First up, the annual membership:
- The $95 annual membership is $9 less than the cost of a monthly MetroCard, which had for a while been the standard measure for approximating bike share membership’s annual cost.
- The annual membership fee for DC’s Capital Bike Share is $75. Boston’s Hubway runs $85 per year. When one considers that DC currently has just 1,200 bikes and that Boston’s 600-bike system shuts down for the winter, New Yorkers are getting a relative bargain.
- If one exclusively uses bike share for an entire year and incurs no additional charges, the cost of getting around New York City will cost just 26 cents per day. Even if bike share is largely used to supplement other transit trips it’s still a marginal cost if it brings the user added convenience.
- Ninety-five dollars may be a relative bargain when compared to other annual transportation costs, but it can be a lot for some people to pay in one lump sum. Orcutt mentioned that DOT and the system operator, Alta, will work with city agencies such as NYCHA to offer discounted or installment-based membership plans in order to reach lower-income New Yorkers.
The 24-hour membership:
- $10 for 24-hour access may seem steep, but it’s only three dollars more than what Capital Bike Share charges. It’s double the 24-hour charge in Boston, but spending twice as much money to get access to nearly seventeen times the number of bicycles still seems like a fair deal in my book.
- $10 for 24-hours of potentially unlimited “free” trips is still less than the cost of even two extremely short taxi rides.
- That being said, a $10 fee means that casual users will be subsidizing a somewhat disproportionate share of New York’s system. But as I pointed out, regular straphangers subsidized tourists on the subway for a long time until the one-day “Fun Pass” was phased out. I also don’t think tourists or other visitors will mind paying slightly more if bike share delivers a convenient, reliable, and fun way to get around town.
The initial ride time period:
- Forty-five minutes should give someone picking up a bike in Brooklyn plenty of time to make it to Midtown–and certainly almost anywhere below 14th Street–without incurring any additional charges. Orcutt said that the typical Brooklyn-to-Manhattan commute was part of the calculation in determining that amount of time.
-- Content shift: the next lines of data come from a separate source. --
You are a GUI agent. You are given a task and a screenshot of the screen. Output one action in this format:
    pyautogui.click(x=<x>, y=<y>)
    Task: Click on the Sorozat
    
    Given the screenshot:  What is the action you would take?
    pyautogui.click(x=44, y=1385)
- It seems like it would be very hard for an annual member taking an intraborough trip to rack up additional fees. A ride from Penn Station to Wall Street with no stops would probably take about 30 minutes at a slow pace.
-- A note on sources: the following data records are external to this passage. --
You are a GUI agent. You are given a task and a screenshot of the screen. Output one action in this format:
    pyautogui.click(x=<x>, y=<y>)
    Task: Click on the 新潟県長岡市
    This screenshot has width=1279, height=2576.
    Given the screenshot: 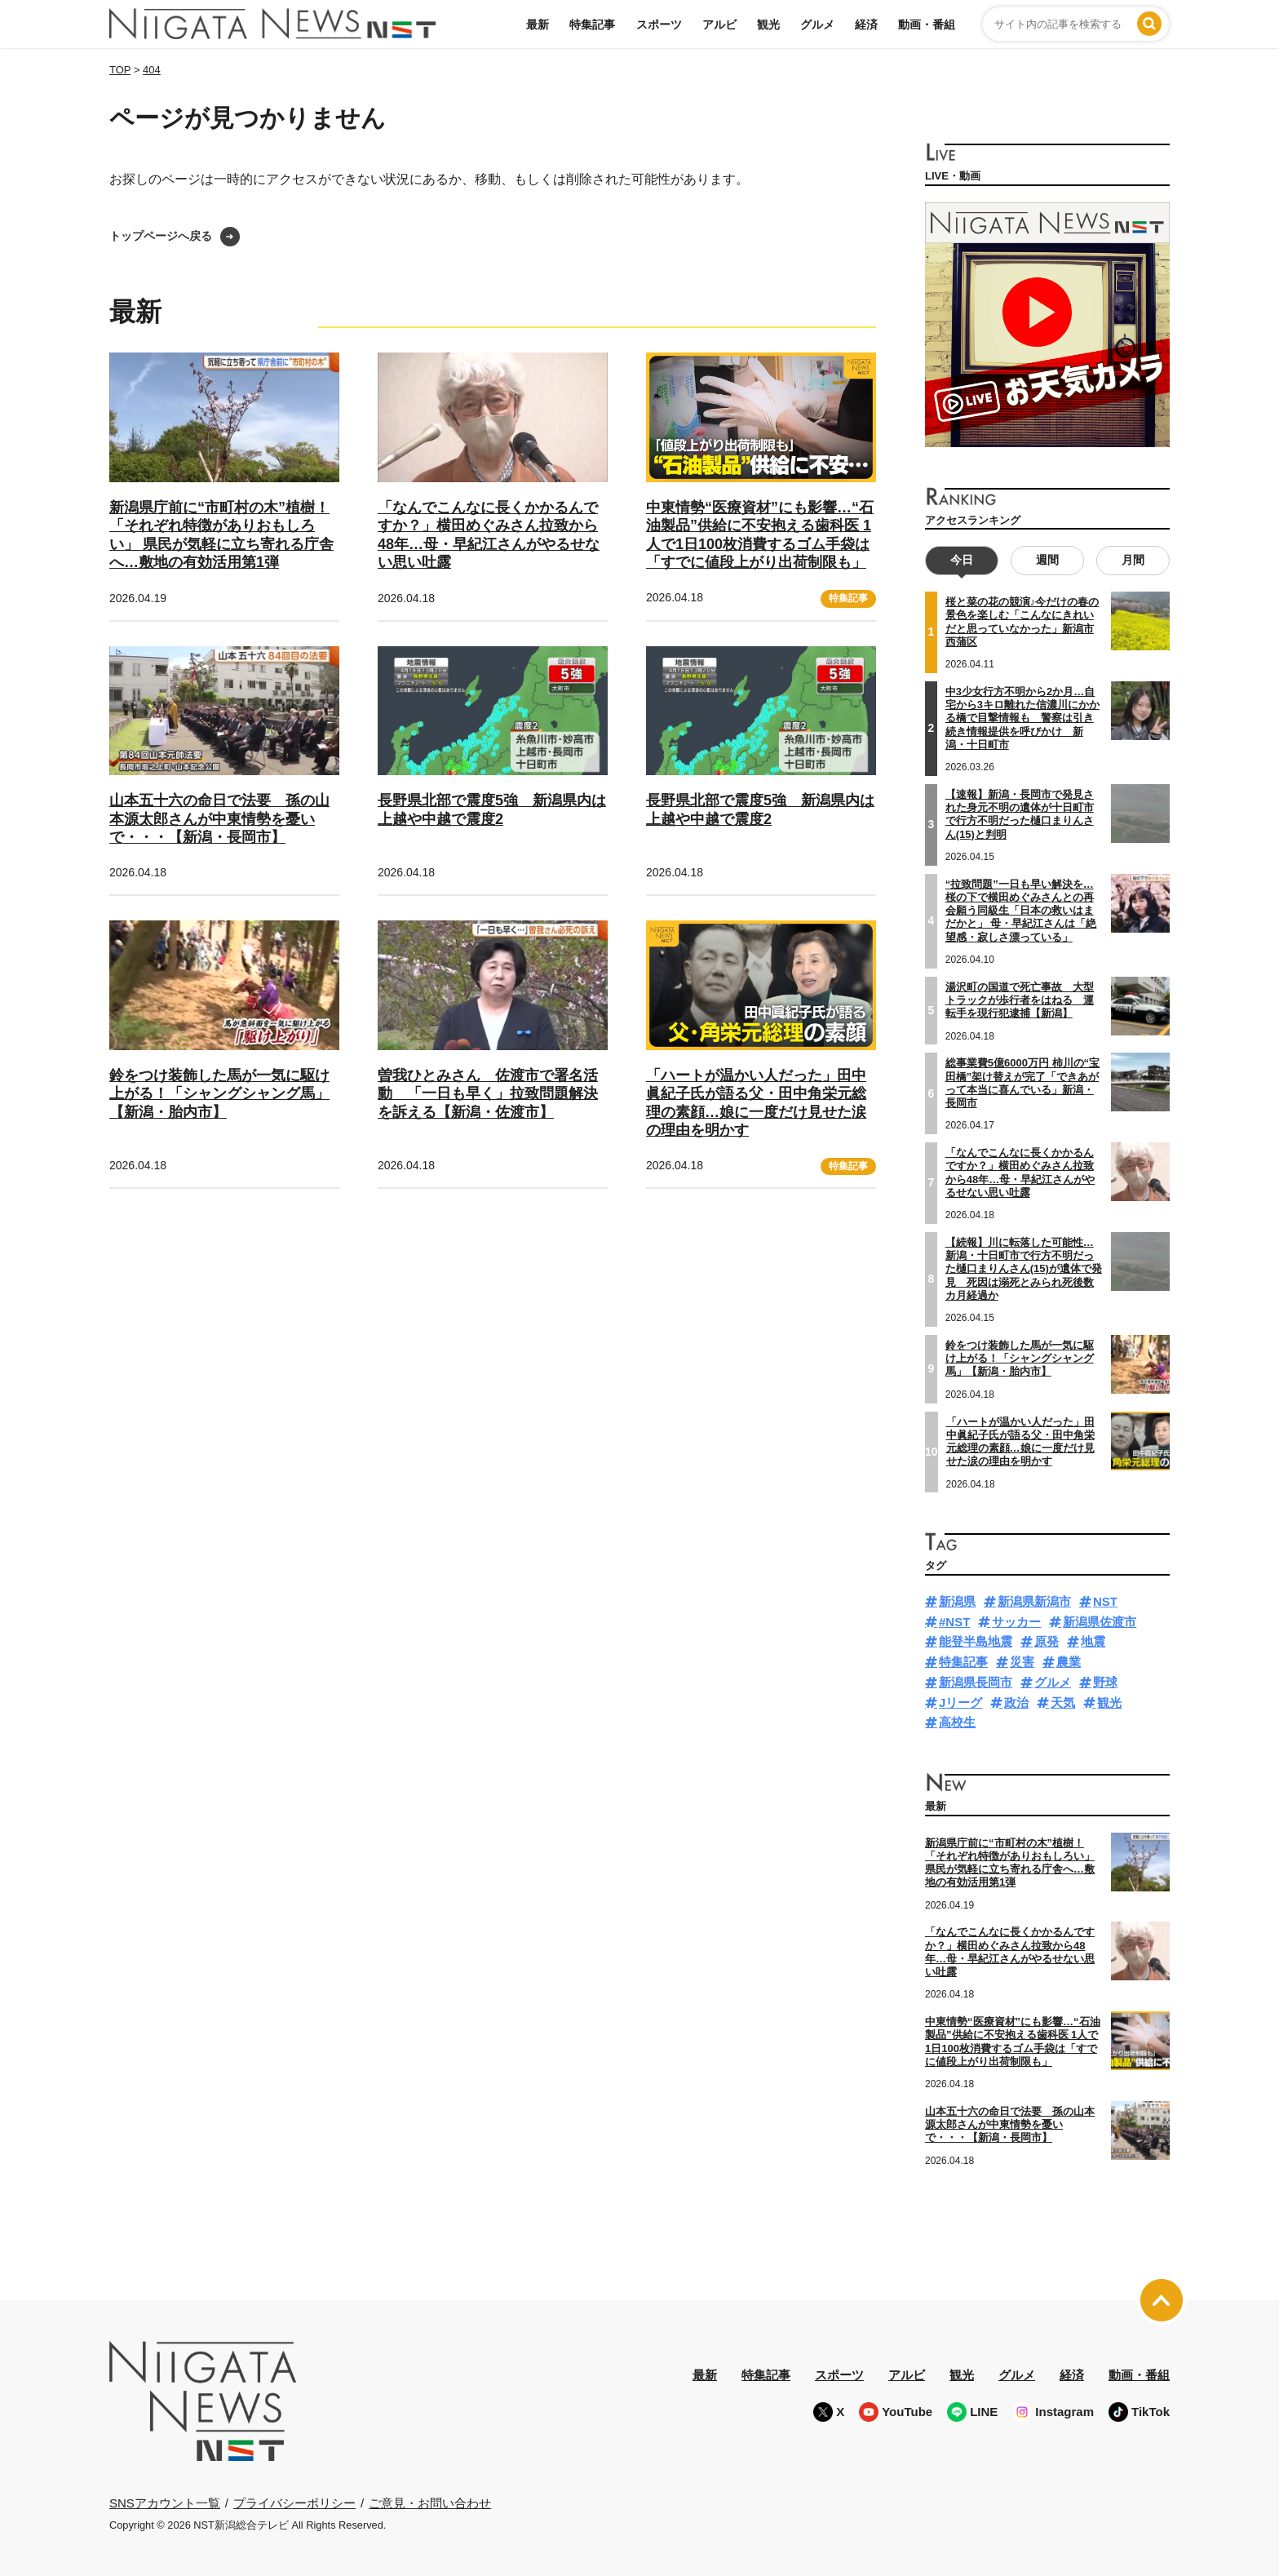 What is the action you would take?
    pyautogui.click(x=975, y=1681)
- The 30-minute free period for lower membership levels will help not cut into existing bike rental businesses. Orcutt didn’t discuss fees for using bikes beyond that initial time limit, but in other cities they tend to get progressively more expensive to the point of being nearly punitive for all-day rentals. Tourists are still going to want to use Bike-N-Roll for all-day rides.
I couldn’t take notes on everything we covered during our talk since I was focused on hosting and playing Phil Donahue with the mic during the Q&A, so if you attended and picked up any other bits of information that I didn’t list here, please feel free to leave a comment below.
Many thanks to Jon for providing such great insight into the system and to everyone who came for their interesting questions.